What do NSAIDs do to the afferent arteriole?
NSAIDs that cause COX-1 and COX-2 inhibition can reduce renal blood flow by constricting the afferent arteriole.
What organisms is gentamicin used for?
Gram-negative
What organisms is metronidazole used for?
Anaerobes
Which aspects should be included in a penicillin ‘allergy’ history?
- What they reacted to
- What type of reaction it was: GIT, cardiovascular, rash/urticaria, swelling, seizure, dizziness, headache, etc.
- How long after the treatment did it start?
- How long ago did they have this reaction?
- How was the reaction treated?
- What other antibiotics have they had since? (e.g. cephalosporins)
What would a penicillin INTOLERANCE look like?
Not actually an allergy
GIT: nausea, vomiting, diarrhoea
Neurological: dizziness, headache, confusion
Other, e.g. thrush in women
Give 3 examples of low-risk reactions to penicillin
- Unknown reaction >10 years ago
- Childhood exanthem (details unclear and no severe features or hospitalisation)

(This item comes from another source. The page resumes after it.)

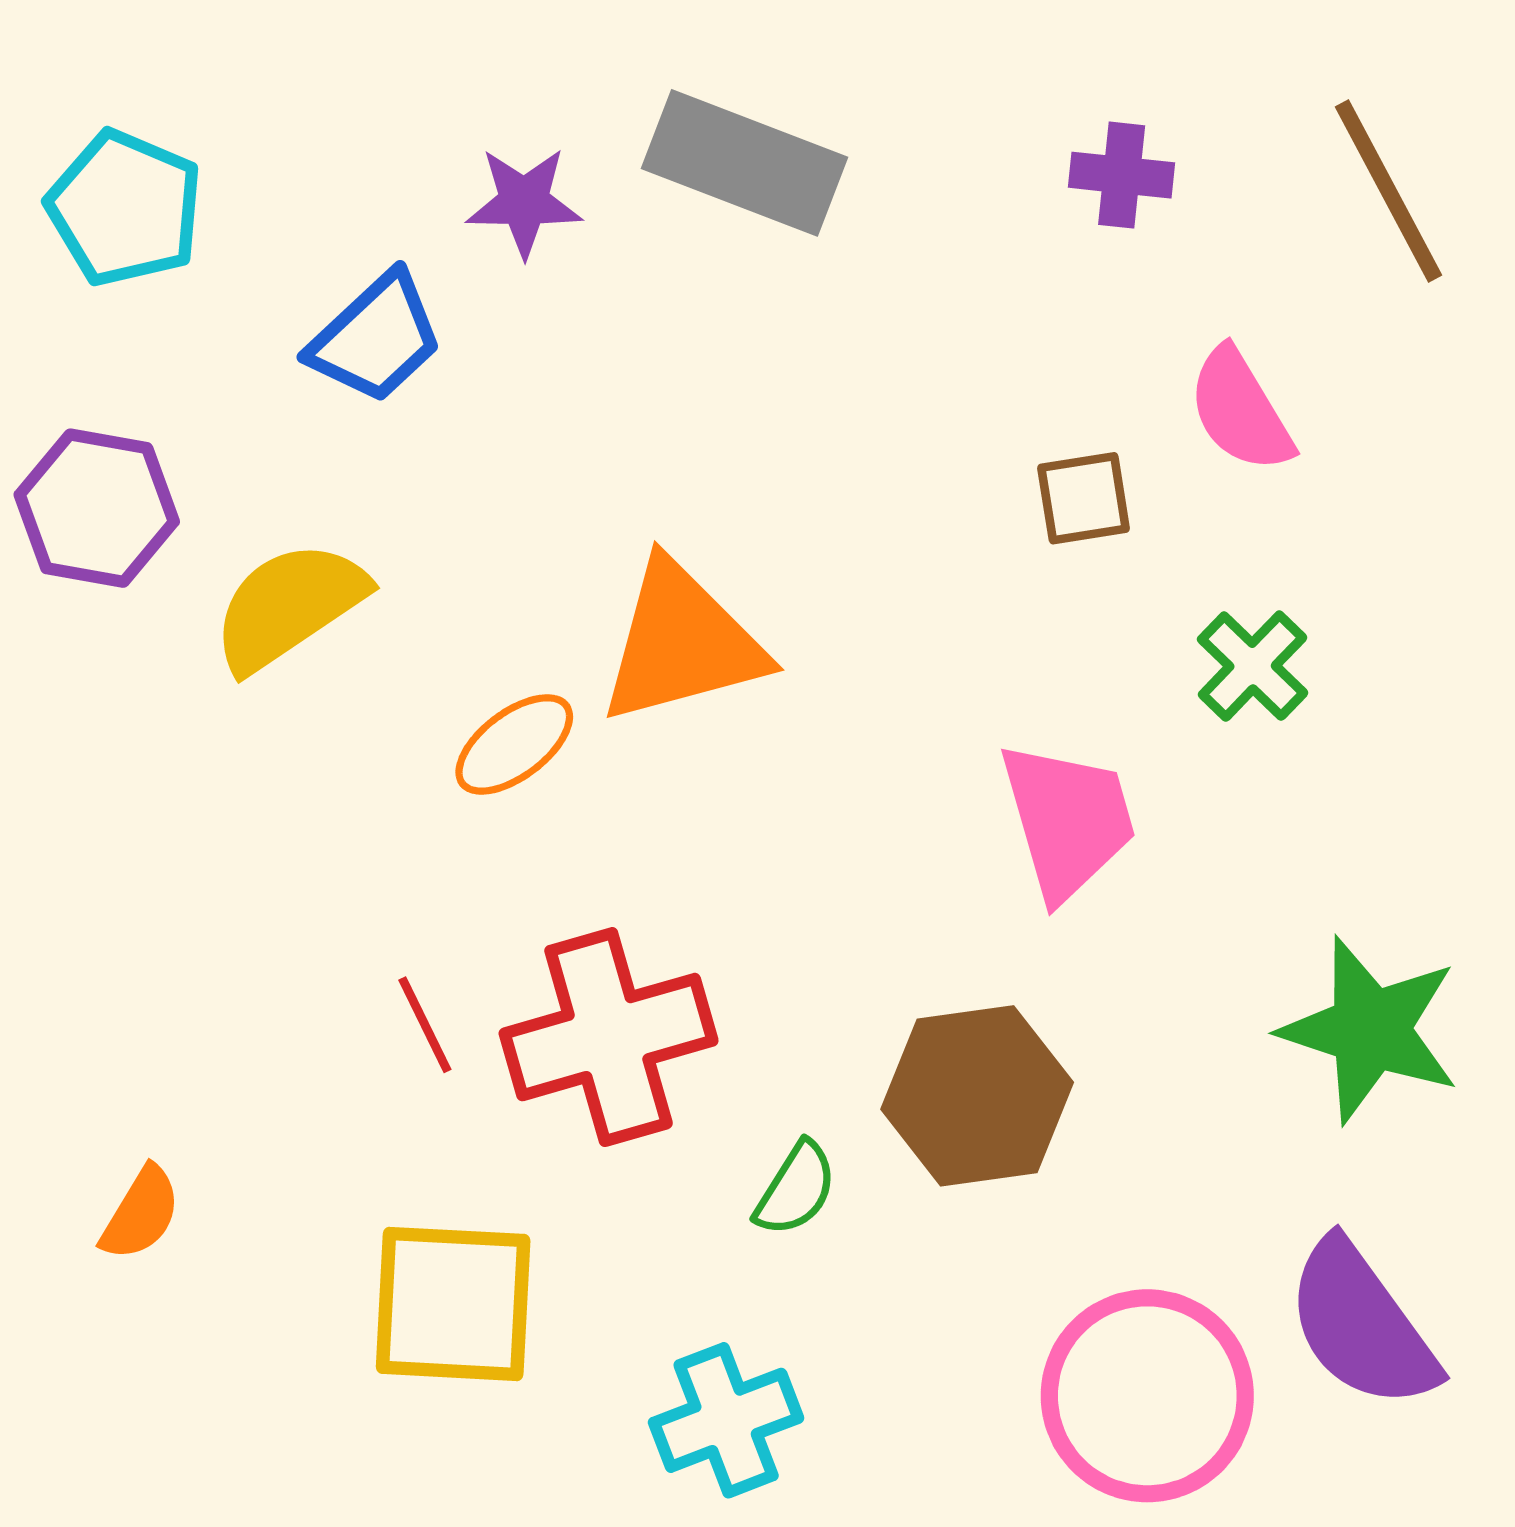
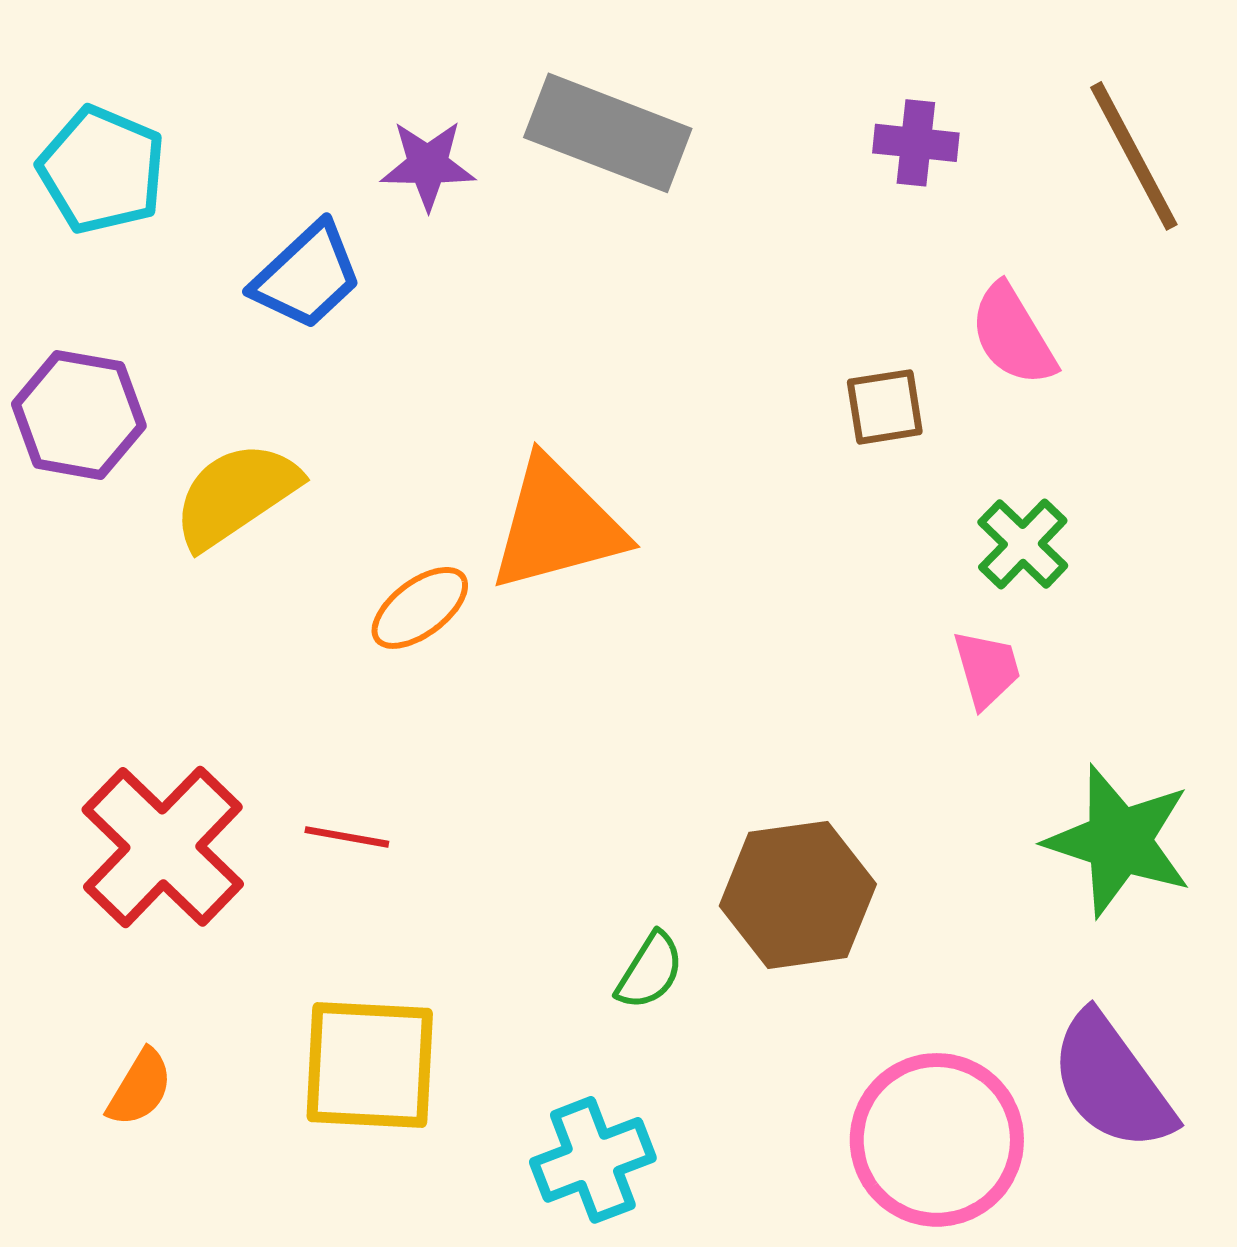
pink trapezoid: (1068, 820) -> (987, 669), moved, size x0.6
red line: (425, 1025) -> (347, 837), turned -54
red cross: (609, 1037) -> (163, 847), moved, turned -30
orange semicircle: (141, 1213) -> (140, 1088), moved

- Diffuse or localised rash with no other symptoms AND occurring >24hrs later AND >10 years ago
Give 3 examples of HIGH-risk reactions to penicillin
- IgE-mediated hypersensitivity: urticaria, angioedema, swelling of the mouth and throat, distress, collapse, death
- Any history of diffuse rash a short time after starting the medication (e.g. within 2 hours)
- Diffuse or localised rash that was DELAYED, BUT within the last 10 years
What reaction would you get upon re-exposure to penicillins after a previous high-risk reaction?
Possibly the same rash but worse, and with anaphylaxis
Outline the approach to antibiotic prescription in someone who was previously had a high-risk reaction to penicillin.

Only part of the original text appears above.